▶ ASSIGNED TASK: Taking the line with "Свойства на стоманата" as the first and the line with "Slovenské letáky" as the last, set down the lines below exactly, pictures excluded.

▶ Page images and extracted text:
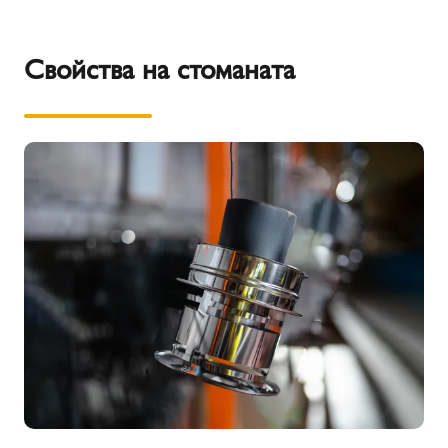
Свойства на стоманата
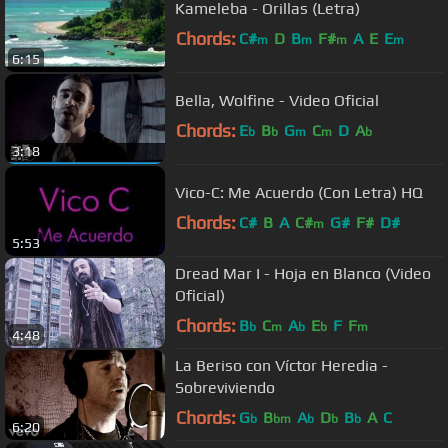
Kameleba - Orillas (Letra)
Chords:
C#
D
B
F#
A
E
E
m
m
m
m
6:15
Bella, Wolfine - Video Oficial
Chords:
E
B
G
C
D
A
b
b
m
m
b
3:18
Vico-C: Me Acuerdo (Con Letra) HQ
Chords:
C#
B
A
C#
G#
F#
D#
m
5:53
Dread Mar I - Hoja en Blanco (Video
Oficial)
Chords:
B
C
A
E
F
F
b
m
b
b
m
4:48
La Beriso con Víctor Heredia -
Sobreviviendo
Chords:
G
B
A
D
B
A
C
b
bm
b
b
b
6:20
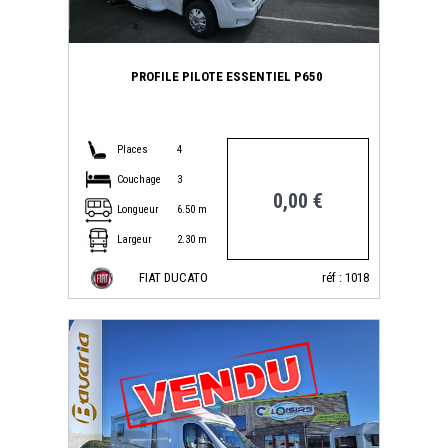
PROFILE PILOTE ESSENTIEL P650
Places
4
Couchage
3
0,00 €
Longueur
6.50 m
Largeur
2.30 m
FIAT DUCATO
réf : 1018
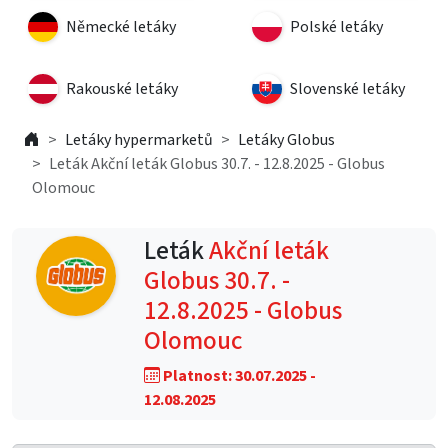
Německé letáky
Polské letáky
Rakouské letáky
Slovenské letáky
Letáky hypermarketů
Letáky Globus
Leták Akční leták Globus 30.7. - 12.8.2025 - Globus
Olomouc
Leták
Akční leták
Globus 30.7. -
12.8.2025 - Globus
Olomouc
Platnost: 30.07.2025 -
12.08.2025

--

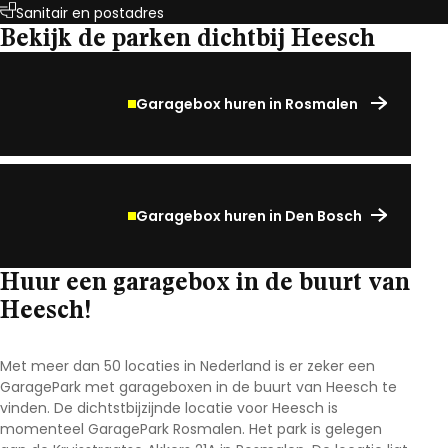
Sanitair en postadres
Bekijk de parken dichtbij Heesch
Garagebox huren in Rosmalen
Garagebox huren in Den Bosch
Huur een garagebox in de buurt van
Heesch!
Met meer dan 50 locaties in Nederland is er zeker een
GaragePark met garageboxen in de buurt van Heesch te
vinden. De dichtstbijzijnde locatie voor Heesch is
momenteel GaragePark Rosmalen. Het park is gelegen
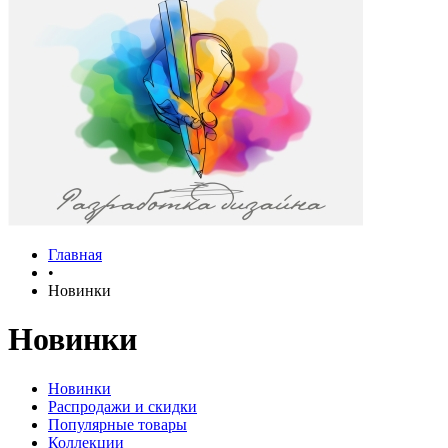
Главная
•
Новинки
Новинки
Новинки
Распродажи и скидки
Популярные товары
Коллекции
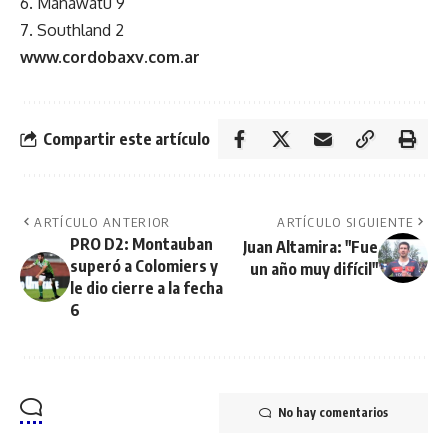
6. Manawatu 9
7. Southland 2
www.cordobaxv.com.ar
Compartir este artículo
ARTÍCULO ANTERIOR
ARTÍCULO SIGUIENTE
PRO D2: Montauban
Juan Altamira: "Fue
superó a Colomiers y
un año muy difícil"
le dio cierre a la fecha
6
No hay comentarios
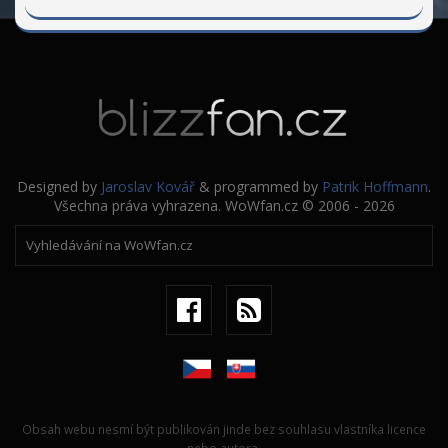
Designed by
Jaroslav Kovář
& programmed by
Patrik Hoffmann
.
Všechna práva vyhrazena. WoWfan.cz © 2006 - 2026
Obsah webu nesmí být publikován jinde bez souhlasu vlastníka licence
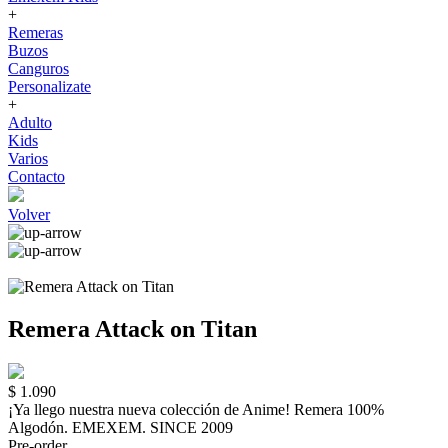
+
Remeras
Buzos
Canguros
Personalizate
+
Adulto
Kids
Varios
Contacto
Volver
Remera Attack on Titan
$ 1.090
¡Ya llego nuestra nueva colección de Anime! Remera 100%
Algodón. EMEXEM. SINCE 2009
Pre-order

...

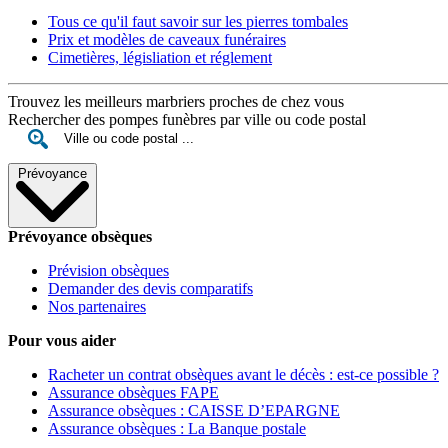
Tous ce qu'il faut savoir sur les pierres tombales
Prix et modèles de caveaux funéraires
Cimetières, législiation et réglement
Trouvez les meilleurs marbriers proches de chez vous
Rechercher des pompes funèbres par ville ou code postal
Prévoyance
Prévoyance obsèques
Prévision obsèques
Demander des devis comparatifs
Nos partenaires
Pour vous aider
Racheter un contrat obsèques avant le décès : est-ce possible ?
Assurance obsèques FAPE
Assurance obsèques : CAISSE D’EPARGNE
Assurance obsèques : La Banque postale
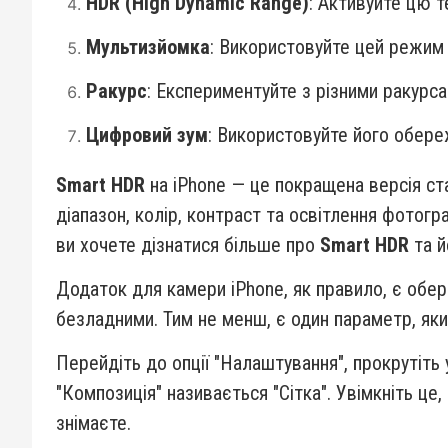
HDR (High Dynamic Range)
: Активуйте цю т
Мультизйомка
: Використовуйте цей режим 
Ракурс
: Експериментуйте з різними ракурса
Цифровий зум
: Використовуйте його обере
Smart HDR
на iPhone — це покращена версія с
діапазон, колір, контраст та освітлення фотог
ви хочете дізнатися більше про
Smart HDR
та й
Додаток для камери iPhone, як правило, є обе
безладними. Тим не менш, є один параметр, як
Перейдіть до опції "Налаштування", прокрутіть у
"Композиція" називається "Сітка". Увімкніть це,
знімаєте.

▶ ANSWER:
Свойства на стоманата
Kameleba - Orillas (Letra)
Chords:
C#
D
B
F#
A
E
E
m
m
m
m
6:15
Bella, Wolfine - Video Oficial
Chords:
E
B
G
C
D
A
b
b
m
m
b
3:18
Vico-C: Me Acuerdo (Con Letra) HQ
Chords:
C#
B
A
C#
G#
F#
D#
m
5:53
Dread Mar I - Hoja en Blanco (Video
Oficial)
Chords:
B
C
A
E
F
F
b
m
b
b
m
4:48
La Beriso con Víctor Heredia -
Sobreviviendo
Chords:
G
B
A
D
B
A
C
b
bm
b
b
b
6:20
PROFILE PILOTE ESSENTIEL P650
Places
4
Couchage
3
0,00 €
Longueur
6.50 m
Largeur
2.30 m
FIAT DUCATO
réf : 1018
Německé letáky
Polské letáky
Rakouské letáky
Slovenské letáky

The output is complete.